If I'm not mistaken, any section of $\mathcal M$ over an open $U$ is given by an open cover $\{U_i\}$ of $U$ together with a family of elements $\{f_i / g_i \mid f_i, g_i \in \mathcal O_{U_i}$, $g_i \neq 0 \}$ and such that $$ f_i|_{U_i \cap U_j} g_j|_{U_i \cap U_j} - g_i|_{U_i \cap U_j} f_j|_{U_i \cap U_j} = 0 $$ if $U_i \cap U_j \neq \varnothing$.Thus the inclusion $\mathcal O_U \to \mathcal M_U$ for any $f \in \mathcal O_U$ is given by the data of the single set $U_1 = U$ and of a single fraction with $f_1 = f$, $g_1 = 1_{\mathcal O_U}$.

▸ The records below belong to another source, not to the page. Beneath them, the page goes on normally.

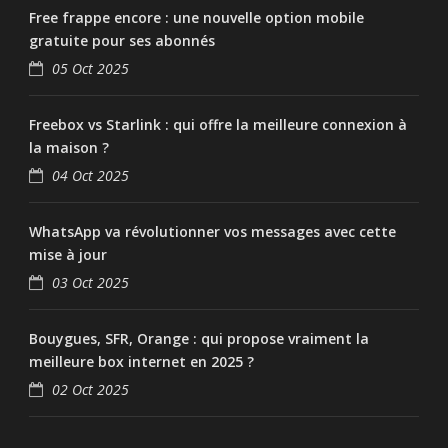
Free frappe encore : une nouvelle option mobile
gratuite pour ses abonnés
05 Oct 2025
Freebox vs Starlink : qui offre la meilleure connexion à
la maison ?
04 Oct 2025
WhatsApp va révolutionner vos messages avec cette
mise à jour
03 Oct 2025
Bouygues, SFR, Orange : qui propose vraiment la
meilleure box internet en 2025 ?
02 Oct 2025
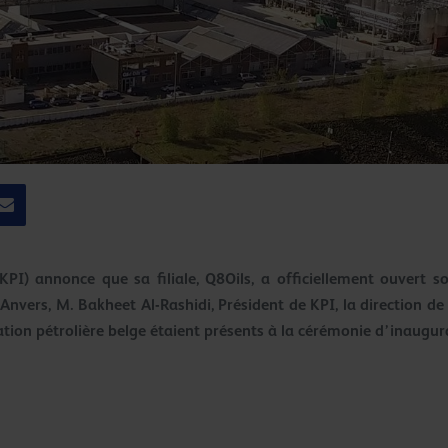
KPI) annonce que sa filiale, Q8Oils, a officiellement ouvert 
Anvers, M. Bakheet Al-Rashidi, Président de KPI, la direction de 
tion pétrolière belge étaient présents à la cérémonie d’inaugur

Then any section of $\mathcal M^\times / \mathcal O^\times$ over an open $U$ is given by an open cover $\{U_i\}$ of $U$ together with a family of elements $\{f_i / g_i \cdot \mathcal O_U^\times|_{U_i} \mid f_i, g_i \in \mathcal O_{U_i}$, $f_i, g_i \neq 0 \}$ each of which represents a set and such that $$ f_i|_{U_i \cap U_j}/ g_i|_{U_i \cap U_j} \cdot \mathcal O^\times_U |_{U_i \cap U_j} = f_j|_{U_i \cap U_j} / g_j|_{U_i \cap U_j} \cdot O^\times_U |_{U_i \cap U_j} \tag{1} $$ if $U_i \cap U_j \neq \varnothing$. Are these considerations correct?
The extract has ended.